Le dépeceur de Mons
Des restes humains retrouvés dans des sacs-poubelles. Des troncs sans têtes, des bras, des jambes... L’horreur absolue.
Printemps 1997, non loin de la ville de Mons. Il fait particulièrement beau ce samedi 22 mars. Une patrouille de policiers municipaux à cheval emprunte la route de Cuesmes, qui passe au-dessus de la ligne de chemin de fer Paris-Bruxelles. L’un d’eux, Olivier Motte, aperçoit en contrebas un chat qui joue près d’un sac-poubelle qui semble avoir été jeté dans un taillis. De loin, il a l’impression que « quelque chose » dépasse de ce sac… En s’approchant, le cavalier a une vision d’horreur. Ce qui a attiré son attention, c’est une main de cadavre !

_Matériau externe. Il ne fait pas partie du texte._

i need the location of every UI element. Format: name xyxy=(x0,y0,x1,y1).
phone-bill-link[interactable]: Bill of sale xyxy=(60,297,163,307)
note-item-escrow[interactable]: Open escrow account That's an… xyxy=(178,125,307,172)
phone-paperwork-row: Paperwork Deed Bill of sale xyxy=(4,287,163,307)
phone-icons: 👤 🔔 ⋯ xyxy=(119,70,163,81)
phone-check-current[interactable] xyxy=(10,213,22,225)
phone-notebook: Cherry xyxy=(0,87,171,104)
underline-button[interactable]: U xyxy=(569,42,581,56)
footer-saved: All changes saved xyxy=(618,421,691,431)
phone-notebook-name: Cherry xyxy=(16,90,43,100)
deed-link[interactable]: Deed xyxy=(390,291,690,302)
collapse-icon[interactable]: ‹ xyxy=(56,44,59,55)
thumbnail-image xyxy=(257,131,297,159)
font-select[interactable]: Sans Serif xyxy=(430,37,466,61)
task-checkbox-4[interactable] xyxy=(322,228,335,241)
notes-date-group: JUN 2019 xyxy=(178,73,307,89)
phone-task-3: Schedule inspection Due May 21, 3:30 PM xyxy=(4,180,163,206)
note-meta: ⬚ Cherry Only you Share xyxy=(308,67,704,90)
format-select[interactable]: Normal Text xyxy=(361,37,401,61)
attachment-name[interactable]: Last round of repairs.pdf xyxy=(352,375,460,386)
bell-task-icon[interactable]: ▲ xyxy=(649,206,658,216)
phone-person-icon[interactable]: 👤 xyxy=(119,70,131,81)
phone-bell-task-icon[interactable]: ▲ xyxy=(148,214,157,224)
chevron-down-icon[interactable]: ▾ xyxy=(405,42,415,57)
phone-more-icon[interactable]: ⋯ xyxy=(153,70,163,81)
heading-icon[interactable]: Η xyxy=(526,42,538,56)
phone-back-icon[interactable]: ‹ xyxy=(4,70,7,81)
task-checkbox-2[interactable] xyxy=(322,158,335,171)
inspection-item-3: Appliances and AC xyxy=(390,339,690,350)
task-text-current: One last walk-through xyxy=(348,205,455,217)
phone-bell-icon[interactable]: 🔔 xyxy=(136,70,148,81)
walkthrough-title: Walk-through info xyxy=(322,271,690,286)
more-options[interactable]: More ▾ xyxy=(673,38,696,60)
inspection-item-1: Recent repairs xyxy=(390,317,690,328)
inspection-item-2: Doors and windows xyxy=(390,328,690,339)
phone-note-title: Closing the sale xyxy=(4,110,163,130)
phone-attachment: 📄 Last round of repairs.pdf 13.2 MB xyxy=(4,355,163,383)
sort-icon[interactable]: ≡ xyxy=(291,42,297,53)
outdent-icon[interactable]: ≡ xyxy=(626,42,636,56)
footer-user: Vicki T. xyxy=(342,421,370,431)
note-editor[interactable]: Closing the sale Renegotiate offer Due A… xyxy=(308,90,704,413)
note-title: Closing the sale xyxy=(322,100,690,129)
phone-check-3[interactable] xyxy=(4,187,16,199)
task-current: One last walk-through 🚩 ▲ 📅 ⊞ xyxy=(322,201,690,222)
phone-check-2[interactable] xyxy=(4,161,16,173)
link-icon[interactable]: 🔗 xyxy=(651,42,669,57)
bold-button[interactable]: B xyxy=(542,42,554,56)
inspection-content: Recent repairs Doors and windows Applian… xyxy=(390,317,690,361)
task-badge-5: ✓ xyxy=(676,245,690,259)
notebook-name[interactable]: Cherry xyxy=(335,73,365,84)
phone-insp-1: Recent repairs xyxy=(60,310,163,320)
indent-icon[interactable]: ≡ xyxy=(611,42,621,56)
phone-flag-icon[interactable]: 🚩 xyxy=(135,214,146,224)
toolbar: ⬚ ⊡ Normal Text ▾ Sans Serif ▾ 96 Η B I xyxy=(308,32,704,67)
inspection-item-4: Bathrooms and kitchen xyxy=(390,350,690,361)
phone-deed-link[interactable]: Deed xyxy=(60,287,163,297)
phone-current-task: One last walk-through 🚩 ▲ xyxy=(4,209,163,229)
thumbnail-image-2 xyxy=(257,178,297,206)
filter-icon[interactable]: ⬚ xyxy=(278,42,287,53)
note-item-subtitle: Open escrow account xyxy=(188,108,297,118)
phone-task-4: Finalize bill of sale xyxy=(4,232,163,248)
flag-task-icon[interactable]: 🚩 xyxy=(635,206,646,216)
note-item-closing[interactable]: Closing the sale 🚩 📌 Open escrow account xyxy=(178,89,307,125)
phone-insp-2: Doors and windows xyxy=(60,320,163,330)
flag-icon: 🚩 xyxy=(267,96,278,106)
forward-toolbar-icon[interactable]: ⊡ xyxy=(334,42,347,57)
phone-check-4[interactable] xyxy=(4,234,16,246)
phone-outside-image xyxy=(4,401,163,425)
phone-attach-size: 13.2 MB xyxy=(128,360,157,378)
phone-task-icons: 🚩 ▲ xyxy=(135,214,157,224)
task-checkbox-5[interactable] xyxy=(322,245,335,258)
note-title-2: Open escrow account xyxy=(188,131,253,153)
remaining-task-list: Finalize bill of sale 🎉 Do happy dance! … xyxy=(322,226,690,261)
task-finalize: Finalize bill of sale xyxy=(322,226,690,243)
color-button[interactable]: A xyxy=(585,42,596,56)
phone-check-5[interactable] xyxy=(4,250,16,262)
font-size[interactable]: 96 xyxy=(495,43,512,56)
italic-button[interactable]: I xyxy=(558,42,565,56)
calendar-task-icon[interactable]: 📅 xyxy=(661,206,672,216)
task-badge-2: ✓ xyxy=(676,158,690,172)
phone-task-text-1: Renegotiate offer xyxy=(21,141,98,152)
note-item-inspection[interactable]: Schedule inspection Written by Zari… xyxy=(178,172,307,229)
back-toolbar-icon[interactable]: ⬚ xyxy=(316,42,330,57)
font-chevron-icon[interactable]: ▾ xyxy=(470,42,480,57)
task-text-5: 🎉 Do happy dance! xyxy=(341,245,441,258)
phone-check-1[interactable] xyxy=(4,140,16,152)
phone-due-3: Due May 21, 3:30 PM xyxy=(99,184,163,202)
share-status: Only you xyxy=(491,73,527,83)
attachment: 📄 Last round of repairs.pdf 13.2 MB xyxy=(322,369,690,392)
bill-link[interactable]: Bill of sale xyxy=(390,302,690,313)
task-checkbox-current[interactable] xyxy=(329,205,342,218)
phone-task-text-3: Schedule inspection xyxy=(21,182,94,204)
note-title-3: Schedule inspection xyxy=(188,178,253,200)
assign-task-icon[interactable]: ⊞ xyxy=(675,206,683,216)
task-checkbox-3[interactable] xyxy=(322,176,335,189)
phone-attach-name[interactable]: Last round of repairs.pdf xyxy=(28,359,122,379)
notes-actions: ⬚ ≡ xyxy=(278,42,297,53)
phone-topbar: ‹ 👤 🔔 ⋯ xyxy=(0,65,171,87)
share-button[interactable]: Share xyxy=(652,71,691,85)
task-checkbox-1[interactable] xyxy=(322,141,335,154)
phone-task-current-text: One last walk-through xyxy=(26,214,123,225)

Plusieurs policiers, alertés par leur collègue, arrivent bientôt sur place. Ils fouillent minutieusement l’endroit et ils trouvent huit autres sacs qui contiennent tous des morceaux de corps humains, principalement des bras et des jambes, qui semblent appartenir au moins à plusieurs personnes différentes ! Mais aucune identification des victimes n’est alors possible, car il n’y a ni troncs ni têtes…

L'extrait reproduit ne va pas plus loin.